Task goal >> Everything in the data below is left aside except the lines from the one containing "να δημοσιεύετε νέα" through the one containing "να διαγράφετε τις"; repeat those exactly.

▬▬▬▬▬▬

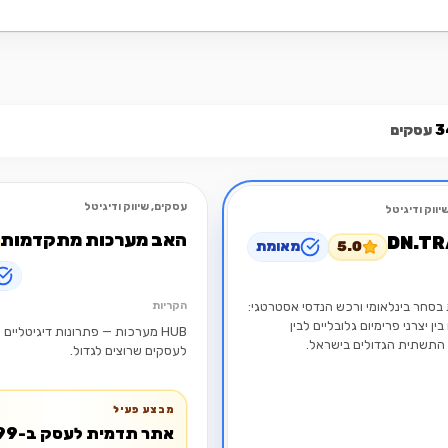
3
עסקים
עסקים, שיווק ודיגיטל
יווק ודיגיטל
מומלץ
פתוח
האב מערכות מתקדמות
DN.TR
5.0
מאומת
 בסחר בינלאומי ורכש הנדסי אסטרטגי:
הקריות
ין יצרני פרימיום גלובליים לבין
HUB מערכות — פתרונות דיגיטליים
 התשתית הגדולים בישראל.
לעסקים שרוצים לגדול.
מבצע פעיל
אתר תדמי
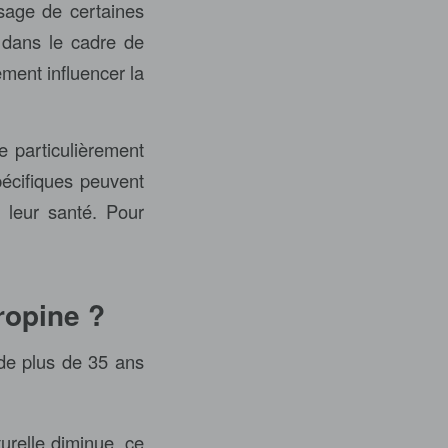
usage de certaines
 dans le cadre de
ement influencer la
e particulièrement
pécifiques peuvent
 leur santé. Pour
ropine ?
 de plus de 35 ans
urelle diminue, ce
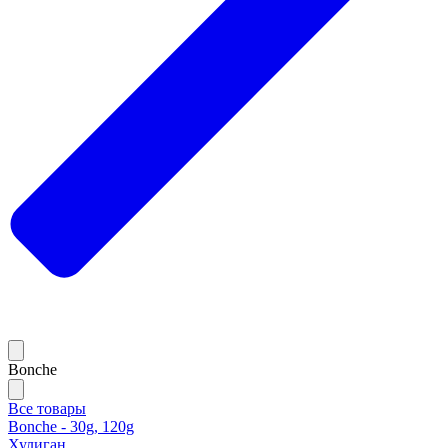
Bonche
Все товары
Bonche - 30g, 120g
Хулиган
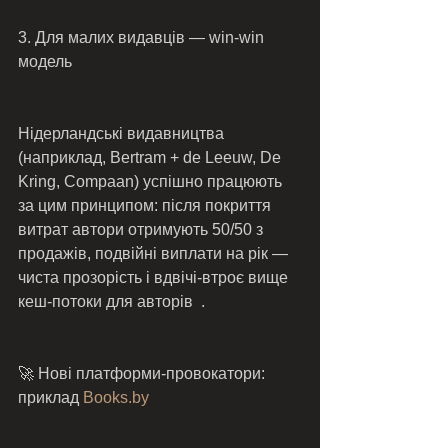
3. Для малих видавців — win‑win 
модель
Нідерландські видавництва 
(наприклад, Bertram + de Leeuw, De 
Kring, Compaan) успішно працюють 
за цим принципом: після покриття 
витрат автори отримують 50/50 з 
продажів, подвійні виплати на рік — 
чиста прозорість і вдвічі‑втроє вище 
кеш‑потоки для авторів  .
🚀 Нові платформи-провокатори: 
приклад 
Books.by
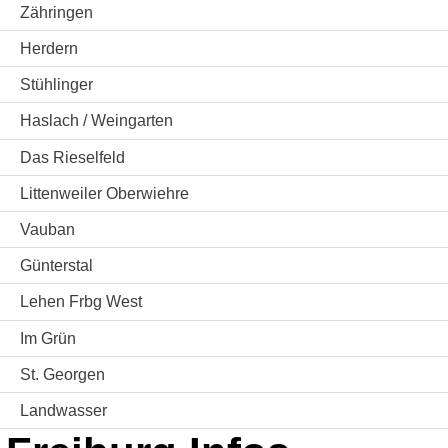
Zähringen
Herdern
Stühlinger
Haslach / Weingarten
Das Rieselfeld
Littenweiler Oberwiehre
Vauban
Günterstal
Lehen Frbg West
Im Grün
St. Georgen
Landwasser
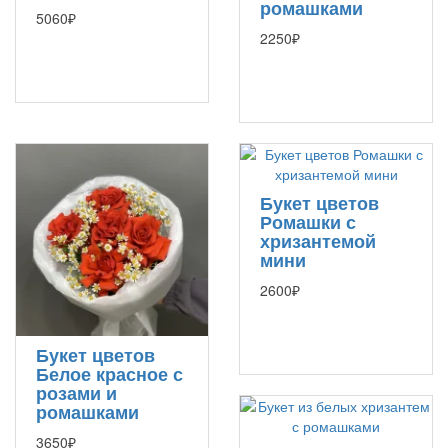
ромашками
5060₽
2250₽
Букет цветов
Ромашки с
хризантемой
мини
2600₽
Букет цветов
Белое красное с
розами и
ромашками
3650₽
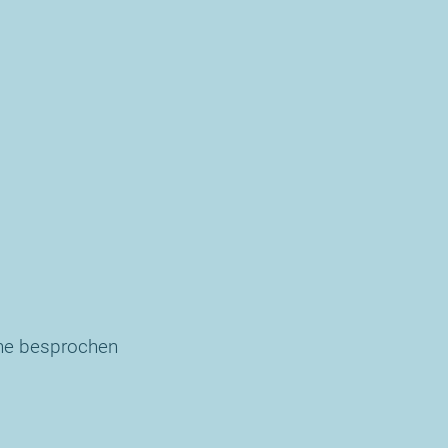
che besprochen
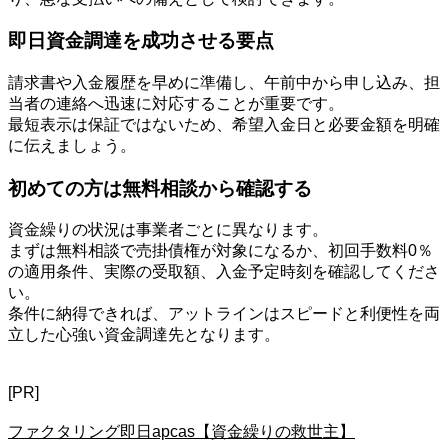
即日資金調達を成功させる要点
請求書や入金履歴を早めに準備し、午前中から申し込み、担
当者の連絡へ迅速に対応することが重要です。
最短表示は保証ではないため、希望入金日と必要金額を明確
に伝えましょう。
初めての方は無料相談から確認する
資金繰りの状況は事業者ごとに異なります。
まずは無料相談で売掛債権が対象になるか、初回手数料0％
の適用条件、実際の受取額、入金予定時刻を確認してくださ
い。
条件に納得できれば、アットラインはスピードと利便性を両
立した心強い資金調達先となります。
[PR]
ファクタリング即日apcas【資金繰りの救世主】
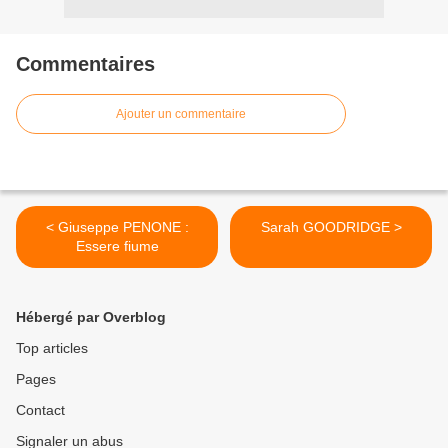
Commentaires
Ajouter un commentaire
< Giuseppe PENONE :
Sarah GOODRIDGE >
Essere fiume
Hébergé par Overblog
Top articles
Pages
Contact
Signaler un abus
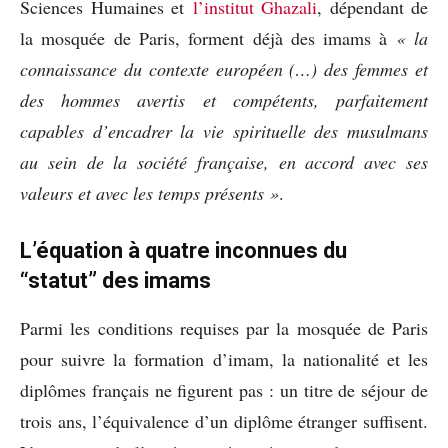
Sciences Humaines et
l’institut Ghazali
, dépendant de
la mosquée de Paris, forment déjà des imams à
« la
connaissance du contexte européen (…) des femmes et
des hommes avertis et compétents, parfaitement
capables d’encadrer la vie spirituelle des musulmans
au sein de la société française, en accord avec ses
valeurs et avec les temps présents »
.
L’équation à quatre inconnues du
“statut” des imams
Parmi les conditions requises par la mosquée de Paris
pour suivre la formation d’imam, la nationalité et les
diplômes français ne figurent pas : un titre de séjour de
trois ans, l’équivalence d’un diplôme étranger suffisent.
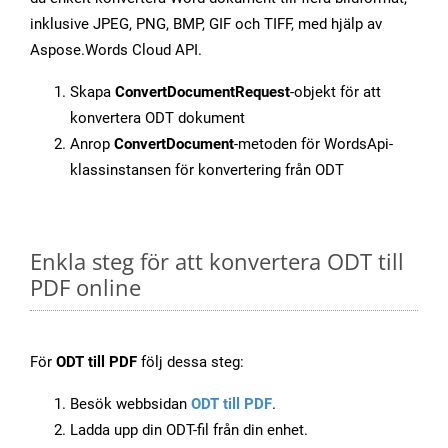
inklusive JPEG, PNG, BMP, GIF och TIFF, med hjälp av
Aspose.Words Cloud API.
Skapa
ConvertDocumentRequest
-objekt för att
konvertera ODT dokument
Anrop
ConvertDocument
-metoden för WordsApi-
klassinstansen för konvertering från ODT
Enkla steg för att konvertera ODT till
PDF online
För
ODT till PDF
följ dessa steg:
Besök webbsidan
ODT till PDF
.
Ladda upp din ODT-fil från din enhet.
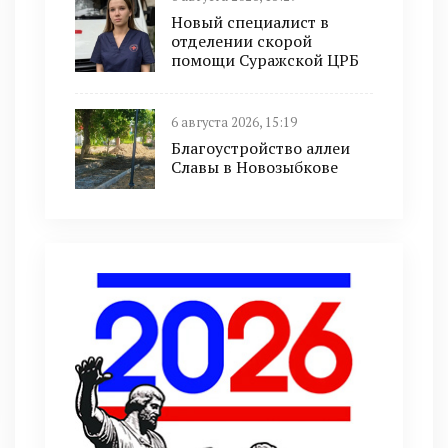
Новый специалист в
отделении скорой
помощи Суражской ЦРБ
6 августа 2026, 15:19
Благоустройство аллеи
Славы в Новозыбкове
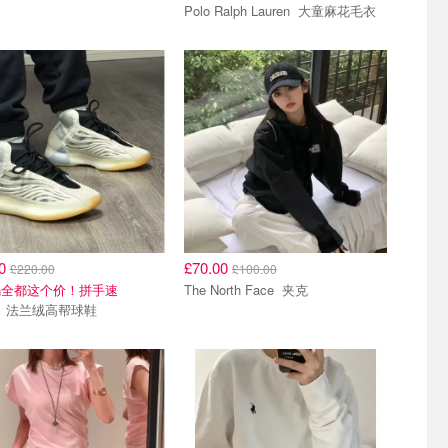
Polo Ralph Lauren 大童麻花毛衣
00
£70.00
£220.00
£100.00
码全都这个价！拼手速
The North Face 夹克
Yeezy 法兰绒高帮球鞋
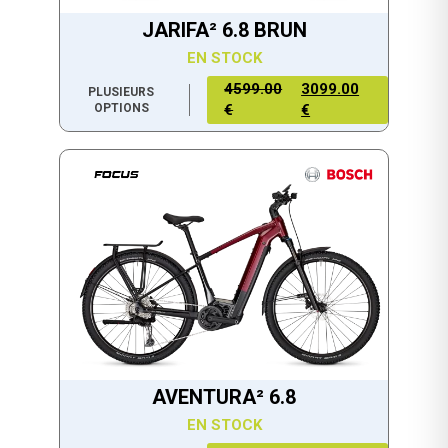
JARIFA² 6.8 BRUN
EN STOCK
4599.00
3099.00
PLUSIEURS
OPTIONS
€
€
AVENTURA² 6.8
EN STOCK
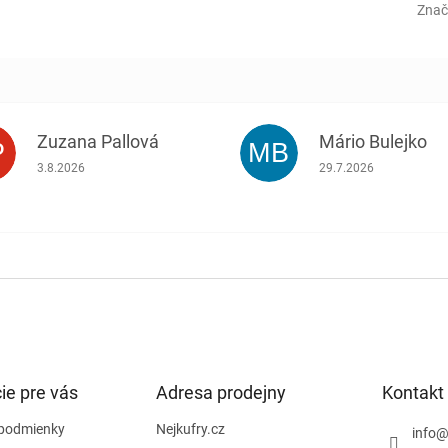
Znač
Zuzana Pallová
Mário Bulejko
P
MB
.
Hodnotenie obchodu je 5 z 5 hviezdičiek.
Hodnotenie obchodu j
3.8.2026
29.7.2026
ie pre vás
Adresa prodejny
Kontakt
podmienky
Nejkufry.cz
info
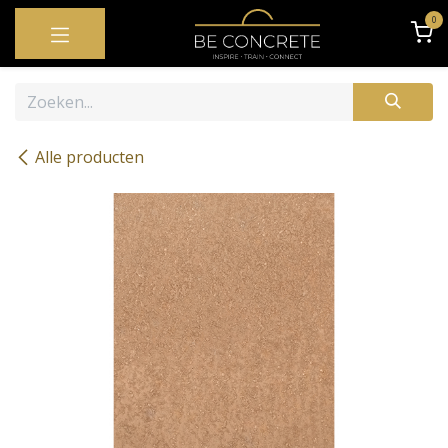
OVERSLAAN NAAR INHOUD
0
Alle producten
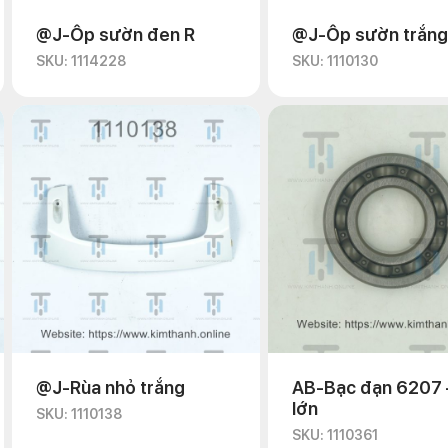
@J-Ốp sườn đen R
@J-Ốp sườn trắng
SKU: 1114228
SKU: 1110130
@J-Rùa nhỏ trắng
AB-Bạc đạn 6207 
lớn
SKU: 1110138
SKU: 1110361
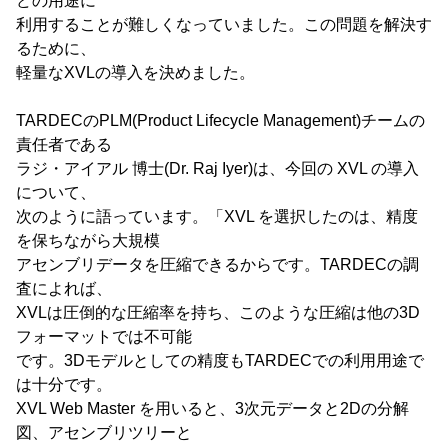
どの用途に
利用することが難しくなっていました。この問題を解決す
るために、
軽量なXVLの導入を決めました。
TARDECのPLM(Product Lifecycle Management)チームの
責任者である
ラジ・アイアル 博士(Dr. Raj Iyer)は、今回の XVL の導入
について、
次のように語っています。「XVL を選択したのは、精度
を保ちながら大規模
アセンブリデータを圧縮できるからです。TARDECの調
査によれば、
XVLは圧倒的な圧縮率を持ち、このような圧縮は他の3D
フォーマットでは不可能
です。3Dモデルとしての精度もTARDECでの利用用途で
は十分です。
XVL Web Master を用いると、3次元データと2Dの分解
図、アセンブリツリーと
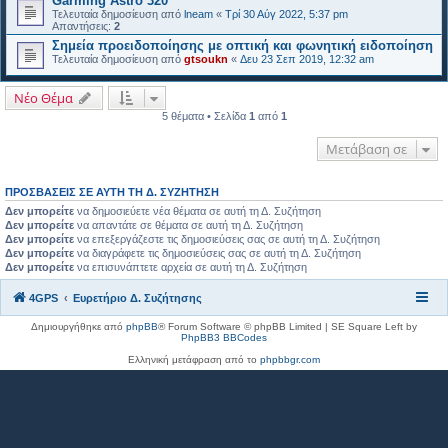
Garming Astro 320
Τελευταία δημοσίευση από
lneam
«
Τρί 30 Αύγ 2022, 5:37 pm
Απαντήσεις:
2
Σημεία προειδοποίησης με οπτική και φωνητική ειδοποίηση
Τελευταία δημοσίευση από
gtsoukn
«
Δευ 23 Σεπ 2019, 12:32 am
Νέο Θέμα
5 θέματα • Σελίδα
1
από
1
Μετάβαση σε
ΠΡΟΣΒΆΣΕΙΣ ΣΕ ΑΥΤΉ ΤΗ Δ. ΣΥΖΉΤΗΣΗ
Δεν μπορείτε
να δημοσιεύετε νέα θέματα σε αυτή τη Δ. Συζήτηση
Δεν μπορείτε
να απαντάτε σε θέματα σε αυτή τη Δ. Συζήτηση
Δεν μπορείτε
να επεξεργάζεστε τις δημοσιεύσεις σας σε αυτή τη Δ. Συζήτηση
Δεν μπορείτε
να διαγράφετε τις δημοσιεύσεις σας σε αυτή τη Δ. Συζήτηση
Δεν μπορείτε
να επισυνάπτετε αρχεία σε αυτή τη Δ. Συζήτηση
4GPS
Ευρετήριο Δ. Συζήτησης
Δημιουργήθηκε από
phpBB
® Forum Software © phpBB Limited | SE Square Left by
PhpBB3 BBCodes
Ελληνική μετάφραση από το
phpbbgr.com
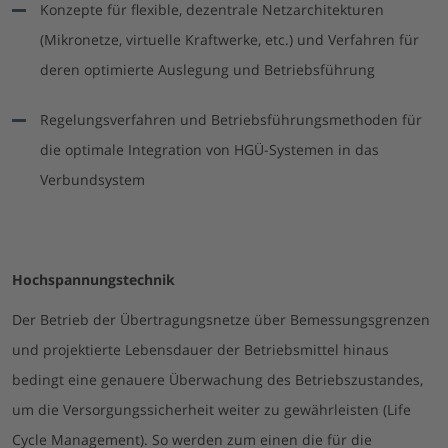
Konzepte für flexible, dezentrale Netzarchitekturen
(Mikronetze, virtuelle Kraftwerke, etc.) und Verfahren für
deren optimierte Auslegung und Betriebsführung
Regelungsverfahren und Betriebsführungsmethoden für
die optimale Integration von HGÜ-Systemen in das
Verbundsystem
Hochspannungstechnik
Der Betrieb der Übertragungsnetze über Bemessungsgrenzen
und projektierte Lebensdauer der Betriebsmittel hinaus
bedingt eine genauere Überwachung des Betriebszustandes,
um die Versorgungssicherheit weiter zu gewährleisten (Life
Cycle Management). So werden zum einen die für die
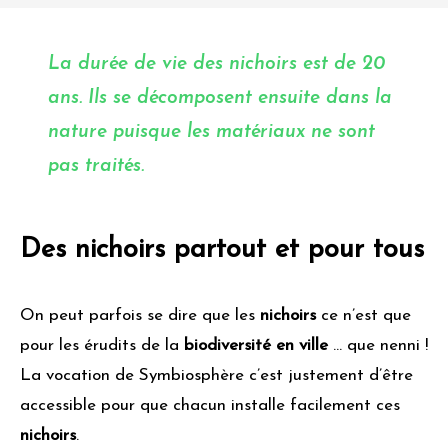
La durée de vie des nichoirs est de 20
ans. Ils se décomposent ensuite dans la
nature puisque les matériaux ne sont
pas traités.
Des nichoirs partout et pour tous
On peut parfois se dire que les
nichoirs
ce n’est que
pour les érudits de la
biodiversité en ville
… que nenni !
La vocation de Symbiosphère c’est justement d’être
accessible pour que chacun installe facilement ces
nichoirs
.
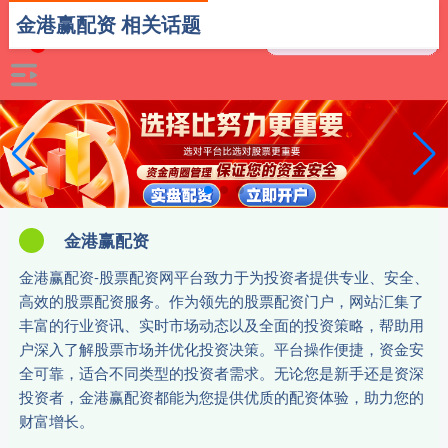
金港赢配资 相关话题
金港赢配资
金港赢配资-股票配资网平台致力于为投资者提供专业、安全、
高效的股票配资服务。作为领先的股票配资门户，网站汇集了
丰富的行业资讯、实时市场动态以及全面的投资策略，帮助用
户深入了解股票市场并优化投资决策。平台操作便捷，资金安
全可靠，适合不同类型的投资者需求。无论您是新手还是资深
投资者，金港赢配资都能为您提供优质的配资体验，助力您的
财富增长。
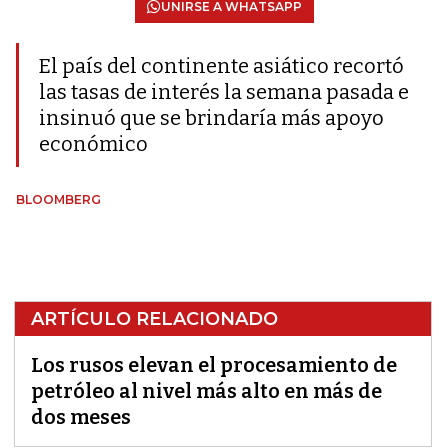
UNIRSE A WHATSAPP
El país del continente asiático recortó
las tasas de interés la semana pasada e
insinuó que se brindaría más apoyo
económico
BLOOMBERG
ARTÍCULO RELACIONADO
Los rusos elevan el procesamiento de
petróleo al nivel más alto en más de
dos meses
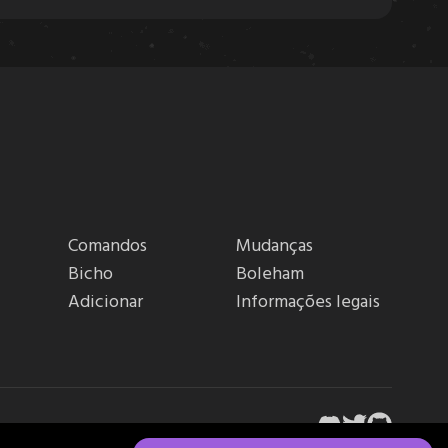
Comandos
Mudanças
Bicho
Boleham
Adicionar
Informações legais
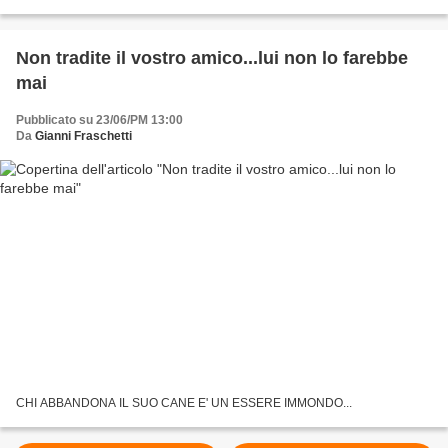
con cui si è presentata Il presidente...
Non tradite il vostro amico...lui non lo farebbe
mai
Pubblicato su 23/06/PM 13:00
Da
Gianni Fraschetti
CHI ABBANDONA IL SUO CANE E' UN ESSERE IMMONDO...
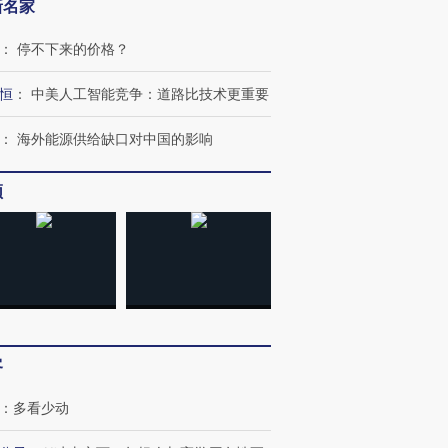
新名家
：
停不下来的价格？
恒
：
中美人工智能竞争：道路比技术更重要
：
海外能源供给缺口对中国的影响
频
跨国走私7万
视线｜HY
检体内含3种
泽连斯基密集出访美英 索
秘鲁纳斯卡观光飞机坠毁
术：是什
要防空导弹“救急”
13人遇难
心“花钱找
客
进第四届链博
【商旅对话】华住集团
技“链”接产
【特别呈现】寻找100种
CFO：不靠规模取胜，华
【特别呈
：
多看少动
有意思的生活方式·第三对
住三大增长引擎是什么？
有意思的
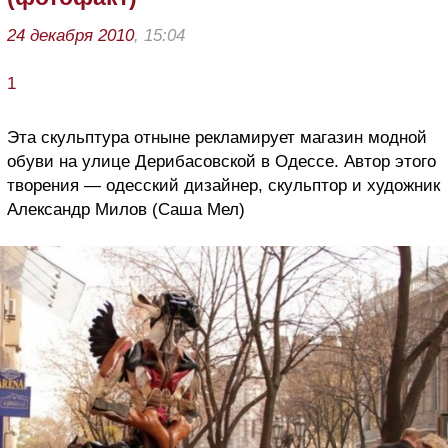
24 декабря 2010
, 15:04
1
Эта скульптура отныне рекламирует магазин модной
обуви на улице Дерибасовской в Одессе. Автор этого
творения — одесский дизайнер, скульптор и художник
Александр Милов (Саша Мел)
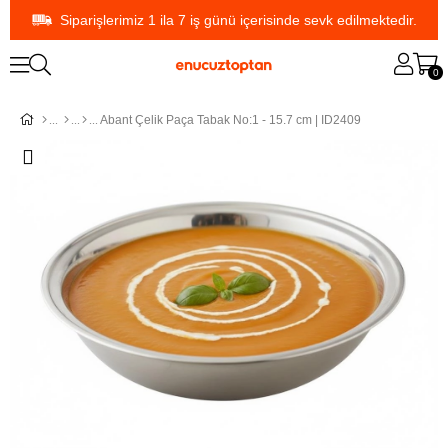
Siparişlerimiz 1 ila 7 iş günü içerisinde sevk edilmektedir.
0
Abant Çelik Paça Tabak No:1 - 15.7 cm | ID2409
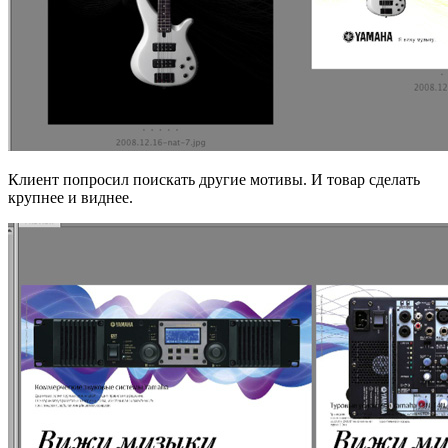
Клиент попросил поискать другие мотивы. И товар сделать
крупнее и виднее.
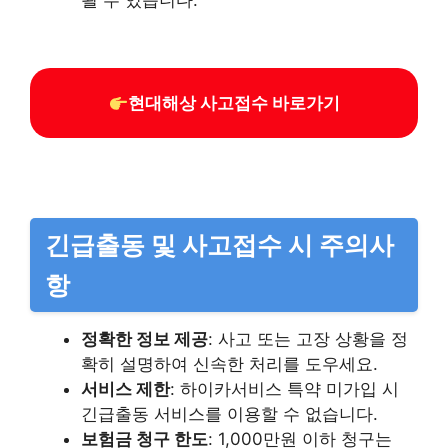
현대해상 사고접수 바로가기
긴급출동 및 사고접수 시 주의사
항
정확한 정보 제공
: 사고 또는 고장 상황을 정
확히 설명하여 신속한 처리를 도우세요.
서비스 제한
: 하이카서비스 특약 미가입 시
긴급출동 서비스를 이용할 수 없습니다.
보험금 청구 한도
: 1,000만원 이하 청구는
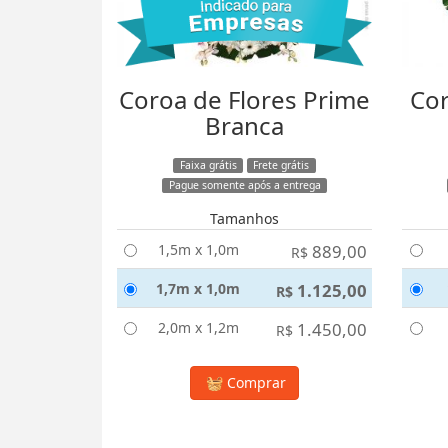
Coroa de Flores Prime
Cor
Branca
Faixa grátis
Frete grátis
Pague somente após a entrega
Tamanhos
1,5m x 1,0m
889,00
R$
1,7m x 1,0m
1.125,00
R$
2,0m x 1,2m
1.450,00
R$
Comprar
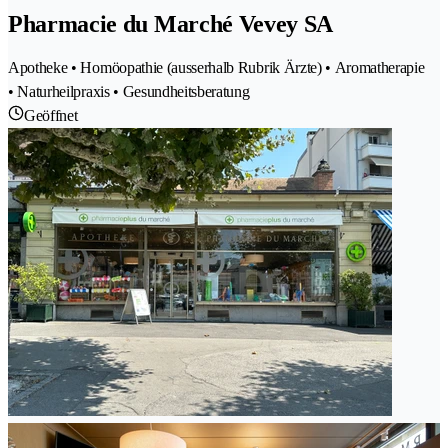
Pharmacie du Marché Vevey SA
Apotheke • Homöopathie (ausserhalb Rubrik Ärzte) • Aromatherapie
• Naturheilpraxis • Gesundheitsberatung
Geöffnet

▬▬▬▬▬▬

Task solution >>
να δημοσιεύετε νέα θέματα σε αυτή τη Δ. Συζήτηση
Δεν μπορείτε
να απαντάτε σε θέματα σε αυτή τη Δ. Συζήτηση
Δεν μπορείτε
να επεξεργάζεστε τις δημοσιεύσεις σας σε αυτή τη Δ. Συζήτηση
Δεν μπορείτε
να διαγράφετε τις δημοσιεύσεις σας σε αυτή τη Δ. Συζήτηση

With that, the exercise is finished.